All segments – residential, retail and office saw increase in demand. Companies leased around 8 million sq ft more space as compared to same time last year taking the total gross space leased in the first half of 2018 of the year to about 24 million sq ft
Total investments in real estate in the first half of 2018 was recorded at Rs 24,011 crore, an overwhelming majority of which was in the IT and commercial sector says a report titled India’s Real Estate Milestones – A 20 year narrative by Confederation of Indian Industry (CII) in association with JLL.
The IT and commercial sector attracted close to Rs 13,151 crore during the period while retail recorded approximately Rs 1,898 crore, it says.
“There has been a paradigm shift in the momentum of real estate witnessed in the first half of 2018. All aspects of the sector – residential, retail, office and investments, have seen a healthy increase in demand. What we note specifically is the quantum of this rise which has increased significantly, ushering a revival of the sector backed by strong fundamentals,” says Ramesh Nair, Chairman, CII Realty & Infrastructure Conclave and CEO & Country Head, JLL India. The event is taking place in Mumbai.
The first half of 2018 saw the corporate leasing activity rise by 54 percent over the same period last year. This trend, driven by large technology companies, co-working, financial services and global in-house data centres is a reflection of the current thriving business environment.
Occupiers are not only inclined towards space take-up as part of their consolidation/relocation plans but also geared towards expansion-driven space strategy which is a pointer towards an upswing in the business cycle, it says.
Companies leased around 8 million square feet more space as compared to same time last year taking the total gross space leased in the first half of 2018 of the year to about 24 million sq ft. Cities that contributed the most to this growth were Bengaluru and NCR, with a share of 26 percent each in the gross leasing volumes during this period, the report says.

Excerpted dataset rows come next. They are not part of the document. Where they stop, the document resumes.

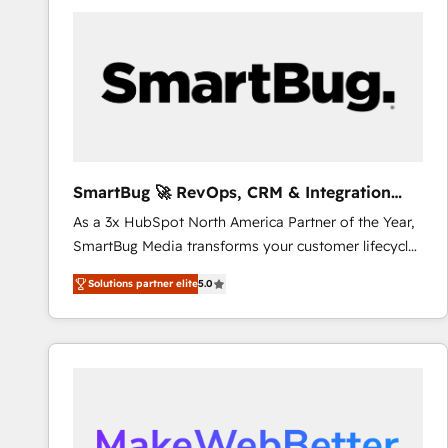
processes and technologies to digital strategy, from
marketing automation to online and offline sales
processes through Customer Service Management,
allowing companies to optimize processes and meet
the needs of the customer. We are part of Impresoft
Group, a group of specialized and complementary
companies that divide their offer into 4
Competence Centers: Smart Manufacturing,
SmartBug 🚀 RevOps, CRM & Integration
Customer First, Enabling Technologies & Security.
Experts
As a 3x HubSpot North America Partner of the Year,
The synergies generated by these integrations,
SmartBug Media transforms your customer lifecycle
together with the combination of talents, skills,
into a revenue engine. Our unified ecosystem
solutions and services, have allowed the group to
Solutions partner elite
5.0
includes specialized divisions Globalia (AI &
build an unrivaled offering portfolio on the market
Software) and Point Success Media (Paid Media),
to accompany companies on their digital
making this the official home for all three brands. 🔄
transformation journey.
Implementation & Integration - Seamless migrations
and system integrations powered by Globalia’s
technical development team. - 19 HubSpot-certified
trainers to drive platform adoption. 📈 Revenue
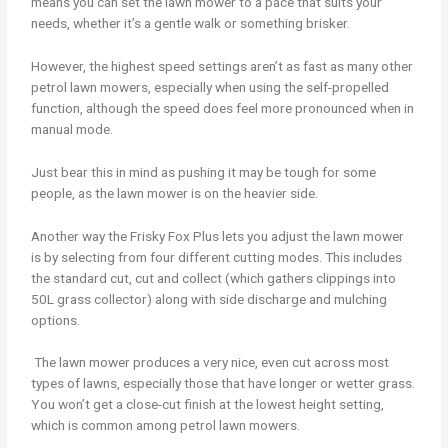
means you can set the lawn mower to a pace that suits your
needs, whether it’s a gentle walk or something brisker.
However, the highest speed settings aren’t as fast as many other
petrol lawn mowers, especially when using the self-propelled
function, although the speed does feel more pronounced when in
manual mode.
Just bear this in mind as pushing it may be tough for some
people, as the lawn mower is on the heavier side.
Another way the Frisky Fox Plus lets you adjust the lawn mower
is by selecting from four different cutting modes. This includes
the standard cut, cut and collect (which gathers clippings into
50L grass collector) along with side discharge and mulching
options.
The lawn mower produces a very nice, even cut across most
types of lawns, especially those that have longer or wetter grass.
You won’t get a close-cut finish at the lowest height setting,
which is common among petrol lawn mowers.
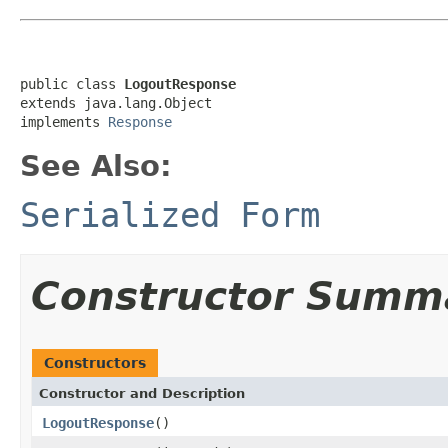
public class 
LogoutResponse
extends java.lang.Object

implements 
Response
See Also:
Serialized Form
Constructor Summ
Constructors
Constructor and Description
LogoutResponse
()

The first half of 2018 was significant in terms of sales velocity for the residential sector, which picked pace recording a rise of 25 per cent year-on-year (YoY). This can be attributed to two large factors, firstly returning buyers’ confidence on account of implementation of RERA in most states and stable capital values that have started to show an upward trend, it says.
The general consensus among buyers has been that the markets have bottomed out and capital values are now expected to move northward. These two factors have pushed many fence sitters and new home buyers to make purchase decisions. This, despite the fact that the RBI has increased its repo rate in the third monetary policymaking borrowing for home loans dearer.In the retail sector, net absorption in the first half of 2018 for retail space has seen a rise of over 75 percent YoY recording a total absorption of 1.9 million square feet (msf) in the first half of 2018. The retail market, which has been experiencing a new lease of life with investment interest returning to the market, has also seen a growth in leasing activities from both international and domestic brands, it says.